Os seus relacionamentos
Caso precise ficar um tempo sem se encontrar com as
pessoas, permita-se isso. Tenho amigos ótimos e atenciosos que se ofereceram
para ir correr comigo ou conversar, e digo a eles a verdade: “Eu adoro vocês,
mas, nesse momento, quero correr sozinho”. Eles entendem. Se você quiser estar
com as pessoas, experimente fazê-lo com curiosidade e vulnerabilidade, sem
desperdiçar energia tentando ser outra pessoa. Se estiver ouvindo, não julgue,
não traga a solução e não dê conselhos. Apenas confie que sua presença é o
suficiente. E se estiver desabafando, apenas peça que a pessoa lhe ouça. “Eu
não quero conselhos”, você pode dizer, “Só quero contar o que está acontecendo
comigo”. Você também fará um favor a eles porque não estará
exigindo que saibam de algo ou que desempenhem determinado papel.
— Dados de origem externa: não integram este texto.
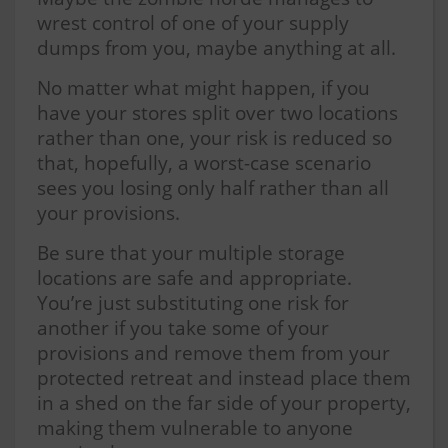
wrest control of one of your supply
dumps from you, maybe anything at all.
No matter what might happen, if you
have your stores split over two locations
rather than one, your risk is reduced so
that, hopefully, a worst-case scenario
sees you losing only half rather than all
your provisions.
Be sure that your multiple storage
locations are safe and appropriate.
You’re just substituting one risk for
another if you take some of your
provisions and remove them from your
protected retreat and instead place them
in a shed on the far side of your property,
making them vulnerable to anyone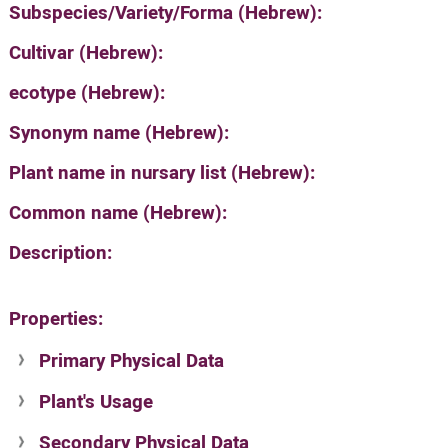
Subspecies/Variety/Forma (Hebrew):
Cultivar (Hebrew):
ecotype (Hebrew):
Synonym name (Hebrew):
Plant name in nursary list (Hebrew):
Common name (Hebrew):
Description:
Properties:
Primary Physical Data
Plant's Usage
Suit. for Israel's horti. regions-Avishy
no values found
Secondary Physical Data
Plant's grouping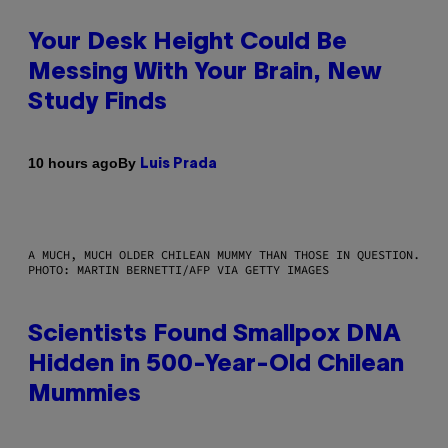
Your Desk Height Could Be
Messing With Your Brain, New
Study Finds
By
10 hours ago
Luis Prada
A MUCH, MUCH OLDER CHILEAN MUMMY THAN THOSE IN QUESTION.
PHOTO: MARTIN BERNETTI/AFP VIA GETTY IMAGES
Scientists Found Smallpox DNA
Hidden in 500-Year-Old Chilean
Mummies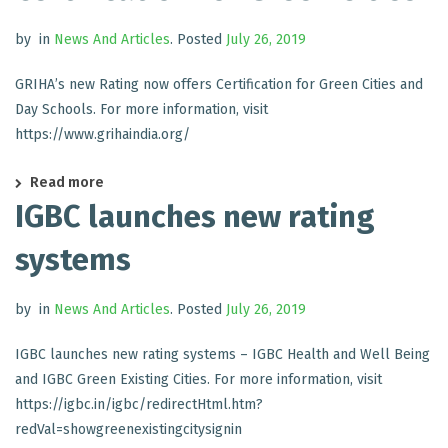
by
in
News And Articles
.
Posted
July 26, 2019
GRIHA’s new Rating now offers Certification for Green Cities and
Day Schools. For more information, visit
https://www.grihaindia.org/
Read more
IGBC launches new rating
systems
by
in
News And Articles
.
Posted
July 26, 2019
IGBC launches new rating systems – IGBC Health and Well Being
and IGBC Green Existing Cities. For more information, visit
https://igbc.in/igbc/redirectHtml.htm?
redVal=showgreenexistingcitysignin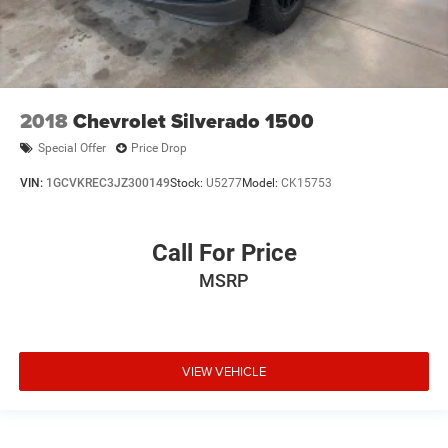
2018
Chevrolet Silverado 1500
Special Offer
Price Drop
VIN:
1GCVKREC3JZ300149
Stock:
U5277
Model:
CK15753
Call For Price
MSRP
VIEW VEHICLE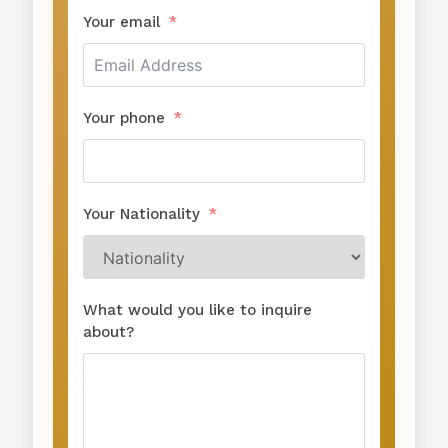
Your email
Your phone
Your Nationality
What would you like to inquire
about?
Quando você flexibiliza o seu tempo, sua forma de pensar
e seus relacionamentos, você desacelera, reduz a carga e abre espaço para que
os sentimentos aflorem. Talvez haja lágrimas, risos, tédio ou aborrecimento.
Pode ser que você sinta o estresse de não fazer nada ou o medo de ficar para
trás enquanto as pessoas ao seu redor produzem, fazem networking e
fazem negócios. Talvez você sinta alegria, o que pode, também, ser assustador.
Sinta tudo com coragem, sem apressar, reprimir, negar ou
se distrair com atividades. Dê espaço para que seu corpo, sua mente e seu
espírito se reorganizem. Acredite que algo importante está acontecendo — que há
algo bom do outro lado — mesmo que você não saiba o quê. Não é possível forçar
isso.
Mas é possível sabotar o processo. É difícil confiar
no não fazer nada quando estamos todos sofrendo perdas no
momento. Parece arriscado. Nossos hábitos de estar sempre fazendo algo são
muito fortes.
Sinto vontade de me apegar ao que conheço e ao que me
manteve seguro até então. Mas também posso sentir que, com cautela, vou me afastando
do passado, deixando minhas mãos livres, abertas, e estendidas para o que está
por vir.
Espero que você possa ficar aqui, comigo, neste espaço
por um tempo, enquanto nos permitimos tempo e tolerância para descobrir quem
somos e a pessoa que estamos nos tornando.
Peter Bregman
- CEO da Bregman Partners, uma empresa que ajuda pessoas de sucesso a se
tornarem líderes melhore. Autor do livro mais vendido “18 Minutes”,
seu livro mais recente é “Leading with emotional courage”.